___ Materials provided
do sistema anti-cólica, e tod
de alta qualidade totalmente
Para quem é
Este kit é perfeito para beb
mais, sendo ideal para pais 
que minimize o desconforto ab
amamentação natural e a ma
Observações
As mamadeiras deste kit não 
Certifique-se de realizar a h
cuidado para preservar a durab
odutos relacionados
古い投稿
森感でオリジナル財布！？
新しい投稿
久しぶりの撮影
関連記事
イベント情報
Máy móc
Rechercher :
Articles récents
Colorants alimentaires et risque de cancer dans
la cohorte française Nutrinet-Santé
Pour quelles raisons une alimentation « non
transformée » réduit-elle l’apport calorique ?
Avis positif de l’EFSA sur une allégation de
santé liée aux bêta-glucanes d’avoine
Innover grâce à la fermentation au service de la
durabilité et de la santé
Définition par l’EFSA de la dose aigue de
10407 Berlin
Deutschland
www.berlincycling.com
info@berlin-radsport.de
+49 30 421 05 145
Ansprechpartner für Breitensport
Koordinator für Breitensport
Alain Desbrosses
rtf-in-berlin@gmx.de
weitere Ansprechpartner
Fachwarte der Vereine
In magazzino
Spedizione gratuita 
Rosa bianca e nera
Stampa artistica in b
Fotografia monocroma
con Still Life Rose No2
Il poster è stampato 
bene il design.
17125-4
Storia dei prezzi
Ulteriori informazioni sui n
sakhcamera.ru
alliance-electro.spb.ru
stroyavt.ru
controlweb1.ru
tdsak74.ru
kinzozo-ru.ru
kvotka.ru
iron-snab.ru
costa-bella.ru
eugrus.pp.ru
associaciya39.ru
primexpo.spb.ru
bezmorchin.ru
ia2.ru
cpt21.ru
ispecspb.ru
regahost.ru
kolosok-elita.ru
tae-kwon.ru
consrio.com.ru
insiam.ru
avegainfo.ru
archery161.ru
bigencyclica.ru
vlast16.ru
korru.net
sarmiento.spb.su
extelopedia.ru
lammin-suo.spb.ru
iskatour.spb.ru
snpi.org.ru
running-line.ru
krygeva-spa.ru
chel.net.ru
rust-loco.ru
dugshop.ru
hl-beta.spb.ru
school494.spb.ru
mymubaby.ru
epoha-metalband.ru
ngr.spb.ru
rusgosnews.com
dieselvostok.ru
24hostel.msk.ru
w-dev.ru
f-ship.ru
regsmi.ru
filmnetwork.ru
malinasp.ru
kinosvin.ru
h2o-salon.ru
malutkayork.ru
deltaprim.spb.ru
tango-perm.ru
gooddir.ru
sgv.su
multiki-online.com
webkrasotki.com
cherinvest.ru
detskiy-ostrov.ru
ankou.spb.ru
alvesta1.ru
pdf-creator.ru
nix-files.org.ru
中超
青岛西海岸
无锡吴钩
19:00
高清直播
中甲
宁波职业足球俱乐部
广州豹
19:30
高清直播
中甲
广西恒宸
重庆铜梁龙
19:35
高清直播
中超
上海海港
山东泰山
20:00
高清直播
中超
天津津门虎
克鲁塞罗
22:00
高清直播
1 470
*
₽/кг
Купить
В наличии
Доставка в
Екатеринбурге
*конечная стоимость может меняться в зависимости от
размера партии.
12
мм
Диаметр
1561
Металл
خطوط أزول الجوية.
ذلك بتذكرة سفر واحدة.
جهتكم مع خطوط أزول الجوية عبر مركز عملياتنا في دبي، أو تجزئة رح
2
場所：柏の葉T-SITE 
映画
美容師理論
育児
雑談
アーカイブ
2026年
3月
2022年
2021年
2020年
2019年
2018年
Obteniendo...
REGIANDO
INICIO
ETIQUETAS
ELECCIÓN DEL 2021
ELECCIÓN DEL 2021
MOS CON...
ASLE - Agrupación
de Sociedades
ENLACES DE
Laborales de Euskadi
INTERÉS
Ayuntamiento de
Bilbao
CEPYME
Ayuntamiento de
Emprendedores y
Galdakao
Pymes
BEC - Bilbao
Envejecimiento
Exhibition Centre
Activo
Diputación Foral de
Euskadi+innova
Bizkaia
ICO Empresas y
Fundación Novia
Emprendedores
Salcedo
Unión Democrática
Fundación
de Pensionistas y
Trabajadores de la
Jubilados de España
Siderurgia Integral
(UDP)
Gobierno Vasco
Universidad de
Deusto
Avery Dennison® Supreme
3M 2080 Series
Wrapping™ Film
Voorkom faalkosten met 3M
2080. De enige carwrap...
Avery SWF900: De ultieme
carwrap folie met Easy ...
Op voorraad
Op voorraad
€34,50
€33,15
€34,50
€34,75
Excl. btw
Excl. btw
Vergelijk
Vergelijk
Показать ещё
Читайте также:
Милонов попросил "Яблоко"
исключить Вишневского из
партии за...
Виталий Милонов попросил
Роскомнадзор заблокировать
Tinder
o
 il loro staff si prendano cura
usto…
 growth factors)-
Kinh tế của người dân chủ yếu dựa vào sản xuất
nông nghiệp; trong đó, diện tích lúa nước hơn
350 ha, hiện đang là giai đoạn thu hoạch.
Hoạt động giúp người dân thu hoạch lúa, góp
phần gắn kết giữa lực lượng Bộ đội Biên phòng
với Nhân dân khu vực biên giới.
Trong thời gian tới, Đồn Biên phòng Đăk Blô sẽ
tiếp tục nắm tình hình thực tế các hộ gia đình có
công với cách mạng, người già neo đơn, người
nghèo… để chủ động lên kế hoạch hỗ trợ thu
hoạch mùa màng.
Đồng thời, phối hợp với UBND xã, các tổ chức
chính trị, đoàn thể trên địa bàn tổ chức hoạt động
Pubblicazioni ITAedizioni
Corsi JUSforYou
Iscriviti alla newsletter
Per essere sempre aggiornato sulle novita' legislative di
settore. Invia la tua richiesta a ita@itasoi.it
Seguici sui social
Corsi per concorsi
______
Task goal: Check each line of the entries above for the word "hoạch". List the ones that have it.

Answer to this task:
350 ha, hiện đang là giai đoạn thu hoạch.
Hoạt động giúp người dân thu hoạch lúa, góp
nghèo… để chủ động lên kế hoạch hỗ trợ thu
hoạch mùa màng.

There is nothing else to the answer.